#### Task to carry out:
Every record must be reproduced exactly. Leave none out.

[Dataset excerpts — start]

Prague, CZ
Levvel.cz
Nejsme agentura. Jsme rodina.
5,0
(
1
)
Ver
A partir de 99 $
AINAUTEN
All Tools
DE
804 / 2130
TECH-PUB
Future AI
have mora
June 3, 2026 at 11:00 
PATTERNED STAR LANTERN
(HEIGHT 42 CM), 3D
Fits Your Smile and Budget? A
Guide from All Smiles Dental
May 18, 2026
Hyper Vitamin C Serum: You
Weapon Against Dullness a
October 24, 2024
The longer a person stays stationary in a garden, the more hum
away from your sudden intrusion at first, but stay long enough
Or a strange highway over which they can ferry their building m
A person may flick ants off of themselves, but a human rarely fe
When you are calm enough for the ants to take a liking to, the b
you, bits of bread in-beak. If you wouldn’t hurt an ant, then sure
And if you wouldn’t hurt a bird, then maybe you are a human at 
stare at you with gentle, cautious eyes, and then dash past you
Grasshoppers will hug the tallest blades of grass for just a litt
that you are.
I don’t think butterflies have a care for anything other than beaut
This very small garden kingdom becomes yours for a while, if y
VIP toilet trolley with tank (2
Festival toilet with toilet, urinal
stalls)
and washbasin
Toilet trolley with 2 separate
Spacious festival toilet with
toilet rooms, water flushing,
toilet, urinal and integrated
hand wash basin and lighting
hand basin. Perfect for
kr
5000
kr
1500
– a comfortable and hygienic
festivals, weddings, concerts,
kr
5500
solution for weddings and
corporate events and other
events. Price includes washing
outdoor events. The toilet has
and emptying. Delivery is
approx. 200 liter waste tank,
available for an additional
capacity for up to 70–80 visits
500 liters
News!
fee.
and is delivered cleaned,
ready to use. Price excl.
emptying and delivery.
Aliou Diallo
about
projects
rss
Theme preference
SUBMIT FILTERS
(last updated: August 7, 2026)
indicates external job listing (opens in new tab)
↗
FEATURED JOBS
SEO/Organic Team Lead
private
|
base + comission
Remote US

[Dataset excerpts — finish]

#### Your solution:
Prague, CZ
Levvel.cz
Nejsme agentura. Jsme rodina.
5,0
(
1
)
Ver
A partir de 99 $
AINAUTEN
All Tools
DE
804 / 2130
TECH-PUB
Future AI
have mora
June 3, 2026 at 11:00 
PATTERNED STAR LANTERN
(HEIGHT 42 CM), 3D
Fits Your Smile and Budget? A
Guide from All Smiles Dental
May 18, 2026
Hyper Vitamin C Serum: You
Weapon Against Dullness a
October 24, 2024
The longer a person stays stationary in a garden, the more hum
away from your sudden intrusion at first, but stay long enough
Or a strange highway over which they can ferry their building m
A person may flick ants off of themselves, but a human rarely fe
When you are calm enough for the ants to take a liking to, the b
you, bits of bread in-beak. If you wouldn’t hurt an ant, then sure
And if you wouldn’t hurt a bird, then maybe you are a human at 
stare at you with gentle, cautious eyes, and then dash past you
Grasshoppers will hug the tallest blades of grass for just a litt
that you are.
I don’t think butterflies have a care for anything other than beaut
This very small garden kingdom becomes yours for a while, if y
VIP toilet trolley with tank (2
Festival toilet with toilet, urinal
stalls)
and washbasin
Toilet trolley with 2 separate
Spacious festival toilet with
toilet rooms, water flushing,
toilet, urinal and integrated
hand wash basin and lighting
hand basin. Perfect for
kr
5000
kr
1500
– a comfortable and hygienic
festivals, weddings, concerts,
kr
5500
solution for weddings and
corporate events and other
events. Price includes washing
outdoor events. The toilet has
and emptying. Delivery is
approx. 200 liter waste tank,
available for an additional
capacity for up to 70–80 visits
500 liters
News!
fee.
and is delivered cleaned,
ready to use. Price excl.
emptying and delivery.
Aliou Diallo
about
projects
rss
Theme preference
SUBMIT FILTERS
(last updated: August 7, 2026)
indicates external job listing (opens in new tab)
↗
FEATURED JOBS
SEO/Organic Team Lead
private
|
base + comission
Remote US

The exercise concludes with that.